Aim of the task: What lines of the data below hold "Vidange"? Show them.

Data:

*** Block opens ***

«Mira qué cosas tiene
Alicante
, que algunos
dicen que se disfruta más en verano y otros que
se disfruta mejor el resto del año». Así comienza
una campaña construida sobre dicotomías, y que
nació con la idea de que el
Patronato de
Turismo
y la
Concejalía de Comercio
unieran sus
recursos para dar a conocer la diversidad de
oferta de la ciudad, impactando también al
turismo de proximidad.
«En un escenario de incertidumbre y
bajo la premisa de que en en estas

*** Block closes ***
*** Block opens ***

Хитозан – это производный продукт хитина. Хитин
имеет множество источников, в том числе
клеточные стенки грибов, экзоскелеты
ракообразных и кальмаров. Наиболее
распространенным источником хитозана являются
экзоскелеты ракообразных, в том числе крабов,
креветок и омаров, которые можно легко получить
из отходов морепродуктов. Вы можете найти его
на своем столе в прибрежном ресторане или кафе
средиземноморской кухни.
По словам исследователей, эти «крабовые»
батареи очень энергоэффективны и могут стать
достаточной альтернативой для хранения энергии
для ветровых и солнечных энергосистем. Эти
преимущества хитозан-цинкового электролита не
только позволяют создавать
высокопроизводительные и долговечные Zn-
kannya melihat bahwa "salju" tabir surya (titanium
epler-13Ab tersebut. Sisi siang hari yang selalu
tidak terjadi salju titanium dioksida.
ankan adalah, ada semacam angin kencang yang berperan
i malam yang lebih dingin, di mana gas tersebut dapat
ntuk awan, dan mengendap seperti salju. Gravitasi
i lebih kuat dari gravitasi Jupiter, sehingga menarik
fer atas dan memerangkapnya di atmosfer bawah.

*** Block closes ***
*** Block opens ***

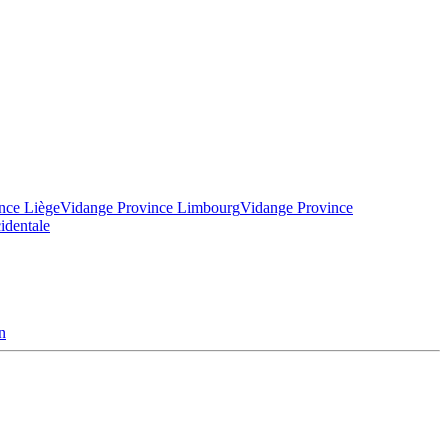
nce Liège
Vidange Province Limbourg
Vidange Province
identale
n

*** Block closes ***

Expected answer:
Vidange Province Limbourg
Vidange Province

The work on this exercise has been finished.